» TASK:
Going through the entries below, find how many lines hold "February", then give that number alone.

Stored records
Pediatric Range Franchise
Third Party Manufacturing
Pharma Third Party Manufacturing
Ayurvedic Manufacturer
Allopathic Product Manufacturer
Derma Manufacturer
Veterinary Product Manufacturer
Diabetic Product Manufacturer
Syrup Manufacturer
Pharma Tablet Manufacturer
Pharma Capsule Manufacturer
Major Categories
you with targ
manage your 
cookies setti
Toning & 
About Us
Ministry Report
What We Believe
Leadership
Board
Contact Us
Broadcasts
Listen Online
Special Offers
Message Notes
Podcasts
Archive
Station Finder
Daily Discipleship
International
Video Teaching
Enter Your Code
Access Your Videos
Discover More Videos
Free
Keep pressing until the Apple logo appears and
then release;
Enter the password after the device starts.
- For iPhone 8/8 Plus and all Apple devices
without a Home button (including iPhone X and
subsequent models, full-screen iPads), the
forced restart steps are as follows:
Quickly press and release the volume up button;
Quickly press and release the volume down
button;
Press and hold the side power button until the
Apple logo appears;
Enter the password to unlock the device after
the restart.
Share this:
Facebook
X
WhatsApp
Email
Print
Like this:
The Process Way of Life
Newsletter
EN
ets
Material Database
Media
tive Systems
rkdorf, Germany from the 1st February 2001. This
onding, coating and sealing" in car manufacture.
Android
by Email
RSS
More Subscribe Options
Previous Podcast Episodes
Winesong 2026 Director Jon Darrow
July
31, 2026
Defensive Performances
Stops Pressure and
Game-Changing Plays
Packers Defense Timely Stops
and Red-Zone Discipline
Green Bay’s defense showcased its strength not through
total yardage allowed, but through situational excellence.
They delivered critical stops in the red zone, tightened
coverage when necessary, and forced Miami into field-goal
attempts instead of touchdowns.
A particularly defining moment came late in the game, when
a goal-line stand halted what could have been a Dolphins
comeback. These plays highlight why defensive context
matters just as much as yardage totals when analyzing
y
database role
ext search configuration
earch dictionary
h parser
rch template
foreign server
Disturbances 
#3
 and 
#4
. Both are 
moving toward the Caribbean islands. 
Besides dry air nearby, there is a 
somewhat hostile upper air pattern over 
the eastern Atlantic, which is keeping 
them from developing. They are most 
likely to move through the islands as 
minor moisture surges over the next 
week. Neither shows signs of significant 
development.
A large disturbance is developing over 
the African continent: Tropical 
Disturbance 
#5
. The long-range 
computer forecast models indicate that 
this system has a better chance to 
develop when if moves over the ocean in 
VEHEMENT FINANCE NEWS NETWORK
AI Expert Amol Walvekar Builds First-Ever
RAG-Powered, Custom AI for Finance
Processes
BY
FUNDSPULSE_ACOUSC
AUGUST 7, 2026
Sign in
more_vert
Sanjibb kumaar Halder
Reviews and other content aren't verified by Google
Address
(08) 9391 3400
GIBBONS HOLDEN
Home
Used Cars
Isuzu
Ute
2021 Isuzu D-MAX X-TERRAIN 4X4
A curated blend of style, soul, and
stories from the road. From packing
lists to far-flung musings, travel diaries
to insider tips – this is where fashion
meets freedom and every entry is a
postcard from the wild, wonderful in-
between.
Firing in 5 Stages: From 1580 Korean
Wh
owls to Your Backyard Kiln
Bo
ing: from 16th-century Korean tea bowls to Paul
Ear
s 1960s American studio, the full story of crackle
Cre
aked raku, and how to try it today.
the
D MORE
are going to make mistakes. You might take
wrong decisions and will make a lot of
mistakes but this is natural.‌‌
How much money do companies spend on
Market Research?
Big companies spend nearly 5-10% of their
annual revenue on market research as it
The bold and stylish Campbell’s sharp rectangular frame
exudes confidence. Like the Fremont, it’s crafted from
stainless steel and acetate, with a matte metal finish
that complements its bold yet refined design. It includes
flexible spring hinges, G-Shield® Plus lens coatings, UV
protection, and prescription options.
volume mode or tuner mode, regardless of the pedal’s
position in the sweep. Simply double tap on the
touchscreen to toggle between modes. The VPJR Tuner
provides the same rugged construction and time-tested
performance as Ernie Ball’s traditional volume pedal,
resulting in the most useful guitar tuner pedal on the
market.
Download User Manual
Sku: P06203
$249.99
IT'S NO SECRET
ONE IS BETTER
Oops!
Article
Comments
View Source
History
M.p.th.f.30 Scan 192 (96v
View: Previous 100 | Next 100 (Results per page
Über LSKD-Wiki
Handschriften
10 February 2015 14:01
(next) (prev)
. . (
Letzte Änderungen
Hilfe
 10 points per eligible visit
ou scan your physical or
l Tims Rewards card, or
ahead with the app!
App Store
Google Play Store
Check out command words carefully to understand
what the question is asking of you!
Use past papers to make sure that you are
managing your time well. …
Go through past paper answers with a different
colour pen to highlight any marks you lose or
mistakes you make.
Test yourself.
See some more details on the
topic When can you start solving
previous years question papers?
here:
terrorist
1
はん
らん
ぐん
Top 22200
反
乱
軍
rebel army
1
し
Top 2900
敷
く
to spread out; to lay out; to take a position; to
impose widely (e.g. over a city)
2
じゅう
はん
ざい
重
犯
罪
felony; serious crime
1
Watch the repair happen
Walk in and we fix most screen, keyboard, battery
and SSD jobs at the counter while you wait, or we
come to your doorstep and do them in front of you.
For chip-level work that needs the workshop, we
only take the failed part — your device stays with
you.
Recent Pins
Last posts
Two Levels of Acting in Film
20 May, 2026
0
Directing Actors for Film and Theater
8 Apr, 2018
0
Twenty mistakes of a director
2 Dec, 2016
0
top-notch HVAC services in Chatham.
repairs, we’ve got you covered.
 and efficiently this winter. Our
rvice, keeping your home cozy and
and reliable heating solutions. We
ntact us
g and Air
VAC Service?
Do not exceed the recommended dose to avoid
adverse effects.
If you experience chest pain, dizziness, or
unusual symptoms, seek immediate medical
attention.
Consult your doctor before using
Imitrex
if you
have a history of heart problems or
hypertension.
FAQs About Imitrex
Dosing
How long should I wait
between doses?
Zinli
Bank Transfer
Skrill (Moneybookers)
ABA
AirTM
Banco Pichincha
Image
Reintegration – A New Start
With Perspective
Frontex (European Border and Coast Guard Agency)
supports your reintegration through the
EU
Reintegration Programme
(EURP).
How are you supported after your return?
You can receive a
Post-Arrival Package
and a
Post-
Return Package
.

» ANSWER SPACE:
2